Interacting with databases is a fundamental aspect of many applications, enabling the storage and retrieval of data. Python provides various libraries and modules to connect, query, and manipulate databases. In this guide, we’ll explore the basics of database interaction in Python, covering topics such as connecting to databases, executing queries, and using Object-Relational Mapping (ORM) libraries.
1. Connecting to Databases:
1.1 Using SQLite:
SQLite is a lightweight, serverless database engine that is commonly used for small to medium-sized applications.
import sqlite3
# Connect to a SQLite database (creates one if not present)
connection = sqlite3.connect('example.db')
# Create a cursor to execute SQL commands
cursor = connection.cursor()
# Execute SQL commands
cursor.execute('CREATE TABLE IF NOT EXISTS users (id INTEGER PRIMARY KEY, name TEXT, age INTEGER)')

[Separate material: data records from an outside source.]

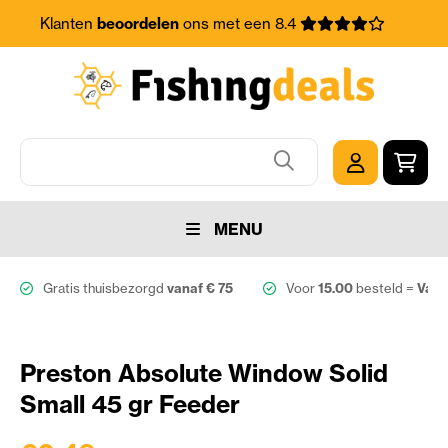
Klanten
beoordelen
ons met een 8.4
MENU
Gratis thuisbezorgd
vanaf € 75
Voor
15.00
besteld =
Vand
Preston Absolute Window Solid
Small 45 gr Feeder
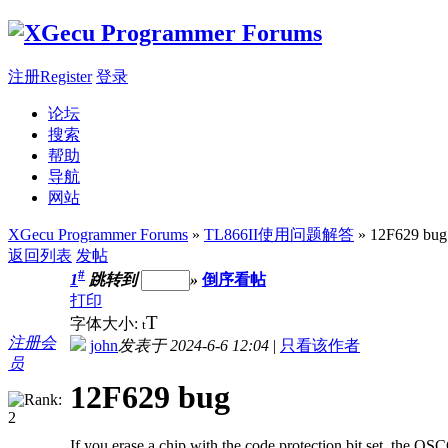
注册Register
登录
论坛
搜索
帮助
导航
网站
XGecu Programmer Forums
»
TL866II使用问题解答
» 12F629 bug
返回列表
发帖
#
1
跳转到
»
倒序看帖
打印
T
字体大小:
t
注册会
john
发表于 2024-6-6 12:04
|
只看该作者
员
12F629 bug
If you erase a chip with the code protection bit set, the OSC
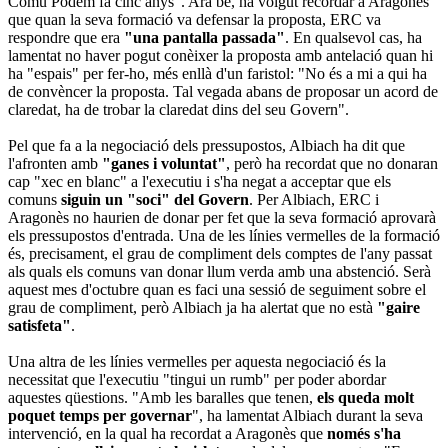
Comú Podem fa cinc anys". Ara bé, ha volgut recordar a Aragonès
que quan la seva formació va defensar la proposta, ERC va
respondre que era
"una pantalla passada"
. En qualsevol cas, ha
lamentat no haver pogut conèixer la proposta amb antelació quan hi
ha "espais" per fer-ho, més enllà d'un faristol: "No és a mi a qui ha
de convèncer la proposta. Tal vegada abans de proposar un acord de
claredat, ha de trobar la claredat dins del seu Govern".
Pel que fa a la negociació dels pressupostos, Albiach ha dit que
l'afronten amb
"ganes i voluntat"
, però ha recordat que no donaran
cap "xec en blanc" a l'executiu i s'ha negat a acceptar que els
comuns
siguin un "soci" del Govern
. Per Albiach, ERC i
Aragonès no haurien de donar per fet que la seva formació aprovarà
els pressupostos d'entrada. Una de les línies vermelles de la formació
és, precisament, el grau de compliment dels comptes de l'any passat
als quals els comuns van donar llum verda amb una abstenció. Serà
aquest mes d'octubre quan es faci una sessió de seguiment sobre el
grau de compliment, però Albiach ja ha alertat que no està
"gaire
satisfeta"
.
Una altra de les línies vermelles per aquesta negociació és la
necessitat que l'executiu "tingui un rumb" per poder abordar
aquestes qüestions. "Amb les baralles que tenen,
els queda molt
poquet temps per governar
", ha lamentat Albiach durant la seva
intervenció, en la qual ha recordat a Aragonès que
només s'ha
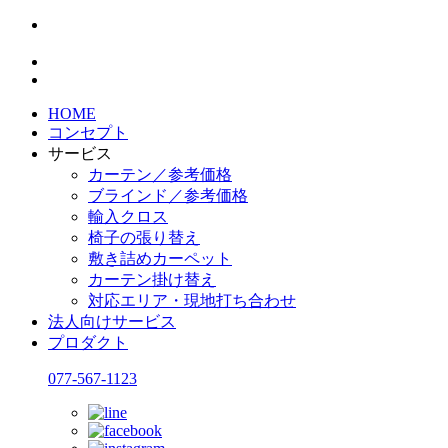
HOME
コンセプト
サービス
カーテン／参考価格
ブラインド／参考価格
輸入クロス
椅子の張り替え
敷き詰めカーペット
カーテン掛け替え
対応エリア・現地打ち合わせ
法人向けサービス
プロダクト
077-567-1123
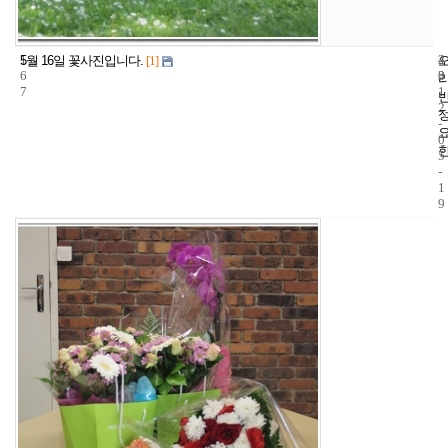
1
4
2
5월 16일 꽃사진입니다.
[1]
6
3
0
7
1
2
-
0
5
-
1
9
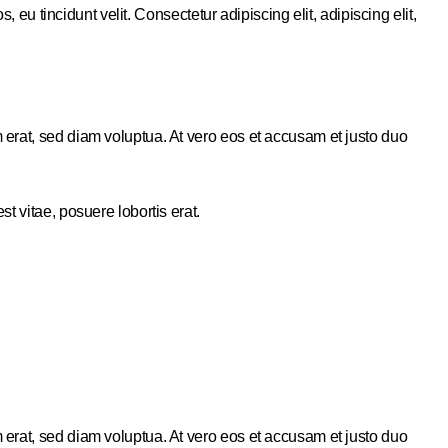
 eu tincidunt velit. Consectetur adipiscing elit, adipiscing elit,
 erat, sed diam voluptua. At vero eos et accusam et justo duo
t vitae, posuere lobortis erat.
 erat, sed diam voluptua. At vero eos et accusam et justo duo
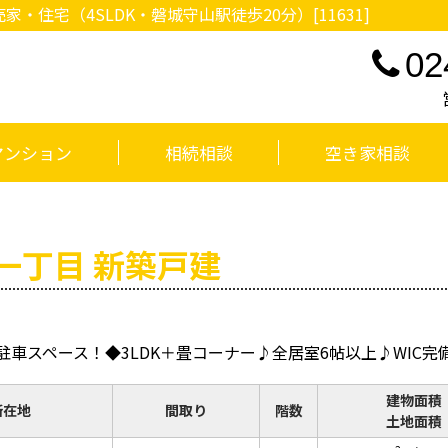
住宅（4SLDK・磐城守山駅徒歩20分）[11631]
02
マンション
相続相談
空き家相談
一丁目 新築戸建
駐車スペース！◆3LDK＋畳コーナー♪全居室6帖以上♪WIC完
建物面積
所在地
間取り
階数
土地面積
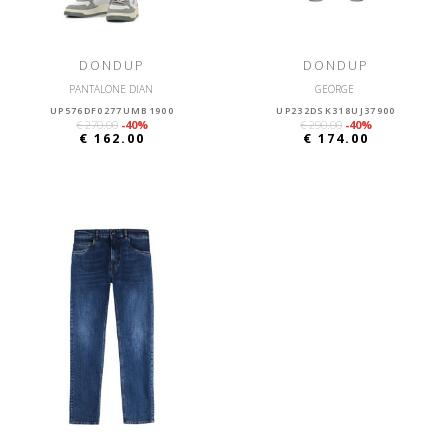
DONDUP
DONDUP
PANTALONE DIAN
GEORGE
UP576DF0277UMB1900
UP232DSK318UJ37900
€ 270.00
-40%
€ 290.00
-40%
€ 162.00
€ 174.00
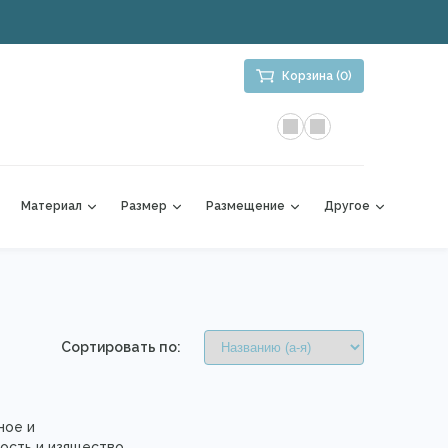
Корзина (0)
Материал
Размер
Размещение
Другое
Сортировать по:
ное и
ость и изящество.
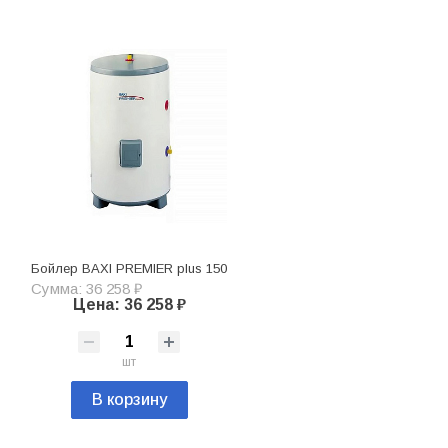
Бойлер BAXI PREMIER plus 150
Сумма: 36 258 ₽
Цена: 36 258 ₽
шт
В корзину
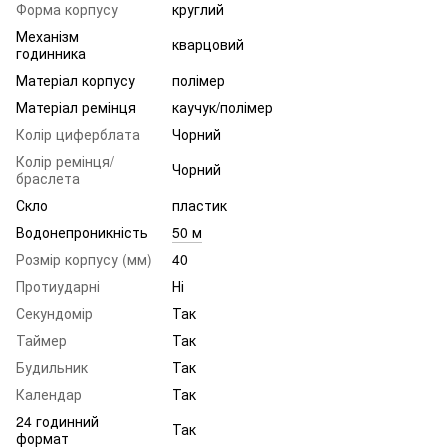
Форма корпусу
круглий
Механізм
кварцовий
годинника
Матеріал корпусу
полімер
Матеріал ремінця
каучук/полімер
Колір циферблата
Чорний
Колір ремінця/
Чорний
браслета
Скло
пластик
Водонепроникність
50 м
Розмір корпусу (мм)
40
Протиударні
Ні
Секундомір
Так
Таймер
Так
Будильник
Так
Календар
Так
24 годинний
Так
формат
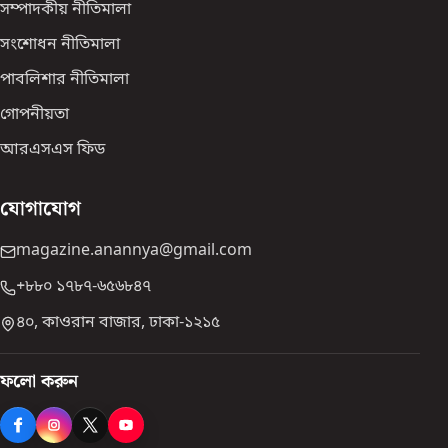
সম্পাদকীয় নীতিমালা
সংশোধন নীতিমালা
পাবলিশার নীতিমালা
গোপনীয়তা
আরএসএস ফিড
যোগাযোগ
magazine.anannya@gmail.com
+৮৮০ ১৭৮৭-৬৫৬৮৪৭
৪০, কাওরান বাজার, ঢাকা-১২১৫
ফলো করুন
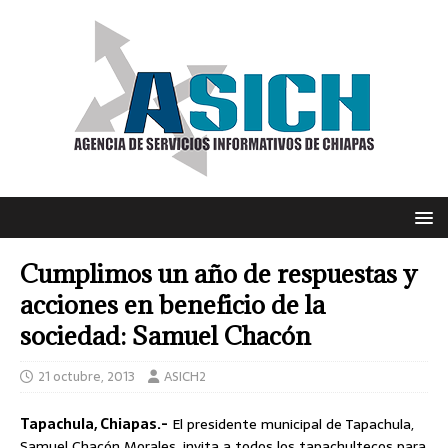
Cumplimos un año de respuestas y
acciones en beneficio de la
sociedad: Samuel Chacón
21 octubre, 2013
ASICH2
Tapachula, Chiapas.-
El presidente municipal de Tapachula,
Samuel Chacón Morales, invita a todos los tapachultecos para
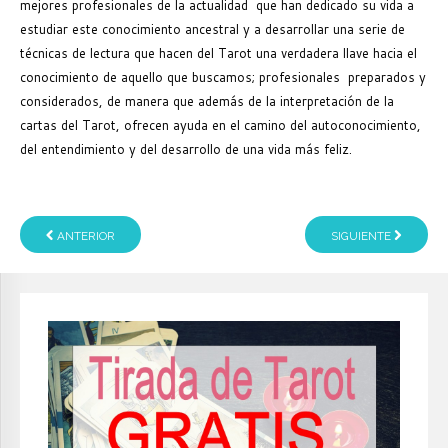
mejores profesionales de la actualidad que han dedicado su vida a
estudiar este conocimiento ancestral y a desarrollar una serie de
técnicas de lectura que hacen del Tarot una verdadera llave hacia el
conocimiento de aquello que buscamos; profesionales preparados y
considerados, de manera que además de la interpretación de la
cartas del Tarot, ofrecen ayuda en el camino del autoconocimiento,
del entendimiento y del desarrollo de una vida más feliz.
ANTERIOR
SIGUIENTE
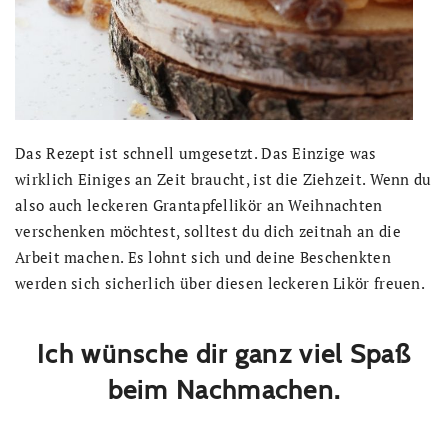
Das Rezept ist schnell umgesetzt. Das Einzige was
wirklich Einiges an Zeit braucht, ist die Ziehzeit. Wenn du
also auch leckeren Grantapfellikör an Weihnachten
verschenken möchtest, solltest du dich zeitnah an die
Arbeit machen. Es lohnt sich und deine Beschenkten
werden sich sicherlich über diesen leckeren Likör freuen.
Ich wünsche dir ganz viel Spaß
beim Nachmachen.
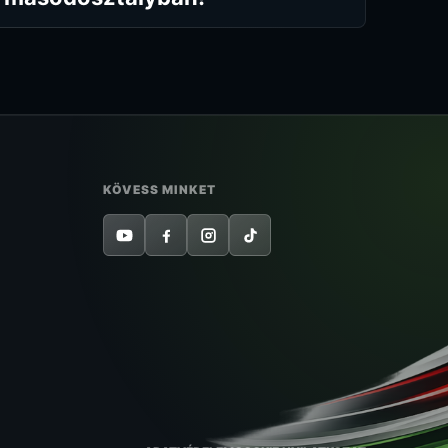
KÖVESS MINKET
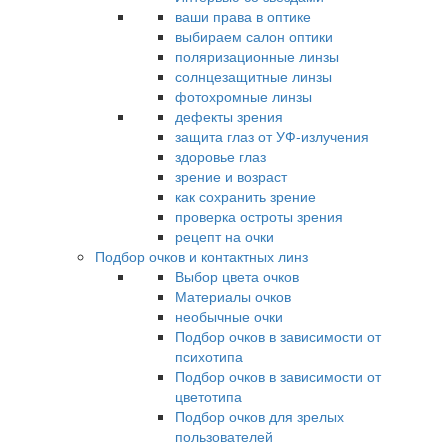
ваши права в оптике
выбираем салон оптики
поляризационные линзы
солнцезащитные линзы
фотохромные линзы
дефекты зрения
защита глаз от УФ-излучения
здоровье глаз
зрение и возраст
как сохранить зрение
проверка остроты зрения
рецепт на очки
Подбор очков и контактных линз
Выбор цвета очков
Материалы очков
необычные очки
Подбор очков в зависимости от
психотипа
Подбор очков в зависимости от
цветотипа
Подбор очков для зрелых
пользователей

cursor.execute('INSERT INTO users (name, age) VALUES (?, ?)', ('Alice', 30))
# Commit the changes and close the connection
connection.commit()
connection.close()
1.2 Using SQLAlchemy:
SQLAlchemy is a popular ORM that provides a high-level, Pythonic interface for interacting with databases.
from sqlalchemy import create_engine, Column, Integer, String, Sequence
from sqlalchemy.ext.declarative import declarative_base
from sqlalchemy.orm import sessionmaker
# Define the data model
Base = declarative_base()
class User(Base):
__tablename__ = 'users'
id = Column(Integer, Sequence('user_id_seq'), primary_key=True)
name = Column(String(50))
age = Column(Integer)
# Connect to a database (SQLite in this example)
engine = create_engine('sqlite:///example.db')
# Create tables
Base.metadata.create_all(engine)
# Create a session to interact with the database
Session = sessionmaker(bind=engine)
session = Session()
# Add data to the database
user = User(name='Bob', age=25)
session.add(user)
session.commit()
# Query the database
users = session.query(User).all()
for u in users:
print(f"User: {u.name}, Age: {u.age}")
2. Executing Queries:
2.1 Executing Queries with SQLite:
import sqlite3
# Connect to SQLite database
connection = sqlite3.connect('example.db')
cursor = connection.cursor()
# Execute SELECT query
cursor.execute('SELECT * FROM users')
users = cursor.fetchall()
# Print results
for user in users:
print(user)
# Close the connection
connection.close()
2.2 Executing Queries with SQLAlchemy:
from sqlalchemy import create_engine, Column, Integer, String
from sqlalchemy.ext.declarative import declarative_base
from sqlalchemy.orm import sessionmaker
# Define the data model
Base = declarative_base()
class User(Base):
__tablename__ = 'users'
id = Column(Integer, primary_key=True)
name = Column(String(50))
age = Column(Integer)
# Connect to SQLite database
engine = create_engine('sqlite:///example.db')
# Create a session to interact with the database
Session = sessionmaker(bind=engine)
session = Session()
# Execute SELECT query
users = session.query(User).all()
# Print results
for user in users:
print(f"User: {user.name}, Age: {user.age}")
3. ORM (Object-Relational Mapping):
3.1 Introduction to SQLAlchemy ORM:
SQLAlchemy ORM allows you to interact with databases using Python objects, providing a higher level of abstraction.
from sqlalchemy import create_engine, Column, Integer, String, Sequence
from sqlalchemy.ext.declarative import declarative_base
from sqlalchemy.orm import sessionmaker
# Define the data model
Base = declarative_base()
class User(Base):
__tablename__ = 'users'
id = Column(Integer, Sequence('user_id_seq'), primary_key=True)
name = Column(String(50))
age = Column(Integer)
# Connect to SQLite database
engine = create_engine('sqlite:///example.db')
# Create tables
Base.metadata.create_all(engine)
# Create a session to interact with the database
Session = sessionmaker(bind=engine)
session = Session()
# Add data to the database
user = User(name='Charlie', age=28)
session.add(user)
session.commit()
# Query the database
users = session.query(User).all()
for u in users:
print(f"User: {u.name}, Age: {u.age}")
4. Conclusion:
Interacting with databases in Python is a crucial skill for developers working on data-driven applications. Whether using a low-level approach with libraries like SQLite or adopting a high-level ORM like SQLAlchemy, understanding database interaction allows you to create applications that store and retrieve data efficiently. Consider the specific needs of your project, the scale of your data, and your preferences when choosing the appropriate database interaction approach in Python.